### Problem to work on
Wherever an image appears in the data, omit it and copy all the remaining text word for word.

'''

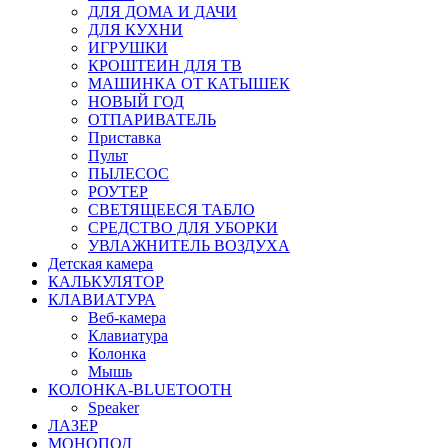
ДЛЯ ДОМА И ДАЧИ
ДЛЯ КУХНИ
ИГРУШКИ
КРОШТЕИН ДЛЯ ТВ
МАШИНКА ОТ КАТЫШЕК
НОВЫЙ ГОД
ОТПАРИВАТЕЛЬ
Приставка
Пульт
ПЫЛЕСОС
РОУТЕР
СВЕТЯЩЕЕСЯ ТАБЛО
СРЕДСТВО ДЛЯ УБОРКИ
УВЛАЖНИТЕЛЬ ВОЗДУХА
Детская камера
КАЛЬКУЛЯТОР
КЛАВИАТУРА
Веб-камера
Клавиатура
Колонка
Мышь
КОЛОНКА-BLUETOOTH
Speaker
ЛАЗЕР
МОНОПОД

'''

### Finished task
ДЛЯ ДОМА И ДАЧИ
ДЛЯ КУХНИ
ИГРУШКИ
КРОШТЕИН ДЛЯ ТВ
МАШИНКА ОТ КАТЫШЕК
НОВЫЙ ГОД
ОТПАРИВАТЕЛЬ
Приставка
Пульт
ПЫЛЕСОС
РОУТЕР
СВЕТЯЩЕЕСЯ ТАБЛО
СРЕДСТВО ДЛЯ УБОРКИ
УВЛАЖНИТЕЛЬ ВОЗДУХА
Детская камера
КАЛЬКУЛЯТОР
КЛАВИАТУРА
Веб-камера
Клавиатура
Колонка
Мышь
КОЛОНКА-BLUETOOTH
Speaker
ЛАЗЕР
МОНОПОД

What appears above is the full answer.